• **Task brief**: Return each line of the listing that contains the string "data".

================================

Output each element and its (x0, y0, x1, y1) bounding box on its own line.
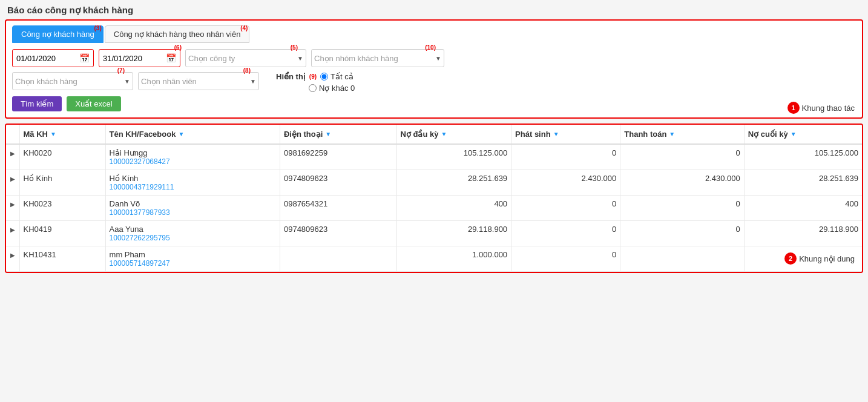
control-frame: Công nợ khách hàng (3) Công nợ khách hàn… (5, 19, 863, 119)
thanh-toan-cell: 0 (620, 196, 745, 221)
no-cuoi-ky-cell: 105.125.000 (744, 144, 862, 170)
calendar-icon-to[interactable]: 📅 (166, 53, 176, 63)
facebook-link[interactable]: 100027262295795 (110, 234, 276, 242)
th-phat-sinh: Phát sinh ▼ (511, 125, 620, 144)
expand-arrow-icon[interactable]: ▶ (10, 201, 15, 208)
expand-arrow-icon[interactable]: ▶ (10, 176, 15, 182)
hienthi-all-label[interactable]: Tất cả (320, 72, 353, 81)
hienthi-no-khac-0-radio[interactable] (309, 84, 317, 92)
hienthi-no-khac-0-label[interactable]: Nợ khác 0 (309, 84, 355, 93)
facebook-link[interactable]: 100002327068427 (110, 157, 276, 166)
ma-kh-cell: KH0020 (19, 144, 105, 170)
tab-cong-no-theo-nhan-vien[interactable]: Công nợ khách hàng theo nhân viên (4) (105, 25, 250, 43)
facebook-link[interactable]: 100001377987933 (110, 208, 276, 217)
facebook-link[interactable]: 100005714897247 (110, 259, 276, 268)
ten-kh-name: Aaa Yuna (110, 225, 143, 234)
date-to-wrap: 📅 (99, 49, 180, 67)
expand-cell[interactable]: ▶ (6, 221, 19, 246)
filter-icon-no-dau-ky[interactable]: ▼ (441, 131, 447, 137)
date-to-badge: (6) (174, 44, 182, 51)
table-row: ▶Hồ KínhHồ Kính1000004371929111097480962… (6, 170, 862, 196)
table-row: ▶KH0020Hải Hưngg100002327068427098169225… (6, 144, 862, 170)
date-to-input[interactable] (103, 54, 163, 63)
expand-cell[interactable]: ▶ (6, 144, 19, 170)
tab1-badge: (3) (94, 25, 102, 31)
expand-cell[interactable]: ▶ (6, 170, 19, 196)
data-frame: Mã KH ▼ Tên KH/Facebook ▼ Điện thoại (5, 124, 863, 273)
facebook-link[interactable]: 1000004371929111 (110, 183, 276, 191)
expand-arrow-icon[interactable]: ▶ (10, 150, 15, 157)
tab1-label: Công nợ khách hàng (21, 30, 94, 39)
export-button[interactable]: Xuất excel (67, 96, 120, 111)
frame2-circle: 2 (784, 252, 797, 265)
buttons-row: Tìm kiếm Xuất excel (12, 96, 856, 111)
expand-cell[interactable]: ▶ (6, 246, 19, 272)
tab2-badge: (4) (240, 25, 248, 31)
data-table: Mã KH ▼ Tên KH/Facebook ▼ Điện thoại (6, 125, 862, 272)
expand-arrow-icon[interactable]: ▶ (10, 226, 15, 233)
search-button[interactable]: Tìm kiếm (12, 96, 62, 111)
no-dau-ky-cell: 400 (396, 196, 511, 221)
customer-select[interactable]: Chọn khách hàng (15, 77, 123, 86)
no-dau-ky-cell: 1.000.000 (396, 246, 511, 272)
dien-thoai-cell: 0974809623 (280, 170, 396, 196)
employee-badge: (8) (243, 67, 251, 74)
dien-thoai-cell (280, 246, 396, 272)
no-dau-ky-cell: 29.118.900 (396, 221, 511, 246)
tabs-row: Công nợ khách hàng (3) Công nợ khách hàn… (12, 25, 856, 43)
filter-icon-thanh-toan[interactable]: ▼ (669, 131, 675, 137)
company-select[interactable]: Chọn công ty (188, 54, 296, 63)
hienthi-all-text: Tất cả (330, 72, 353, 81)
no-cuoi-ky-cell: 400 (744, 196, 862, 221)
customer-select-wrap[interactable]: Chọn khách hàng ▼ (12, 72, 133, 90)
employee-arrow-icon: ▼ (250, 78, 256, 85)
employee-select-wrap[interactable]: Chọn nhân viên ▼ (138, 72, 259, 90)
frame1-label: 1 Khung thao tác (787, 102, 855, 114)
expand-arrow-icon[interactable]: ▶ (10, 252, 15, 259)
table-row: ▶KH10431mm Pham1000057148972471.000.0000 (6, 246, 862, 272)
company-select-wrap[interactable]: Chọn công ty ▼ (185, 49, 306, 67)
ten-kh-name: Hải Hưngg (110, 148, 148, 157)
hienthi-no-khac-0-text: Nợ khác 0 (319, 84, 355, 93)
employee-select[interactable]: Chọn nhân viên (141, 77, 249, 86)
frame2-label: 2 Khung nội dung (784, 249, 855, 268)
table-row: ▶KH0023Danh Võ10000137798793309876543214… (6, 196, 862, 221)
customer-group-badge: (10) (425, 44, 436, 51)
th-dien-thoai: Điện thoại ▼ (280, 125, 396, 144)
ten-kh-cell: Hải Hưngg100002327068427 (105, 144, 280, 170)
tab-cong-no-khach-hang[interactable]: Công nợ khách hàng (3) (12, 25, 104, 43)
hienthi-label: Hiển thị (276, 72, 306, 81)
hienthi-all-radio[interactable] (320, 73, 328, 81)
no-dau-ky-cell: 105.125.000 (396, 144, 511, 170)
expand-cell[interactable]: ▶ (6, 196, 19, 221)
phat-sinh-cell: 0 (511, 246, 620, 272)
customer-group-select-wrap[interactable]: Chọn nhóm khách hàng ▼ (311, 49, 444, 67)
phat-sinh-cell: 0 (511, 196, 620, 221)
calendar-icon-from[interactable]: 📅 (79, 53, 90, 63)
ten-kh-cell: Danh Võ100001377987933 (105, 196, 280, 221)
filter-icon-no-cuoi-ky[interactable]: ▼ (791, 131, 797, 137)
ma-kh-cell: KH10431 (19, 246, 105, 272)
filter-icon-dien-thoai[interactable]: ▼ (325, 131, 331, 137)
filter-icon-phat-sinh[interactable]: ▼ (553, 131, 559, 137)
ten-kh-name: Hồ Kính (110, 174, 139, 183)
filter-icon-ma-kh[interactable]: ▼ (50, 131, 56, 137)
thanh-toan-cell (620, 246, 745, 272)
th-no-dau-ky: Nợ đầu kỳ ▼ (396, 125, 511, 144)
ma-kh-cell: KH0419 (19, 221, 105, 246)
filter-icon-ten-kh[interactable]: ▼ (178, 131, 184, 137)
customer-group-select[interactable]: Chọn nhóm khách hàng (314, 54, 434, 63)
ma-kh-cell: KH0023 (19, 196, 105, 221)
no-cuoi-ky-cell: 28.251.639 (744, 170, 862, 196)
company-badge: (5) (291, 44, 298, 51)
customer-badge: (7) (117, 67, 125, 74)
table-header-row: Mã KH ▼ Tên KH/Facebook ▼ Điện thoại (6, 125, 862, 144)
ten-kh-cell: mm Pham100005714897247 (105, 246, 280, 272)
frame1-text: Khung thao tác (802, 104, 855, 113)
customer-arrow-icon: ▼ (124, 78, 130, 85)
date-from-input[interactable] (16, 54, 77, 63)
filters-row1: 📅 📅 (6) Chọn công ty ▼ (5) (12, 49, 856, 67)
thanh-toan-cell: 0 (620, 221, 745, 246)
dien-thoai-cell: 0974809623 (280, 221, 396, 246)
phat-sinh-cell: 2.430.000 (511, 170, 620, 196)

================================

• **Response to the exercise**:
data-frame: Mã KH ▼ Tên KH/Facebook ▼ Điện thoại (5, 124, 863, 273)
data-table: Mã KH ▼ Tên KH/Facebook ▼ Điện thoại (6, 125, 862, 272)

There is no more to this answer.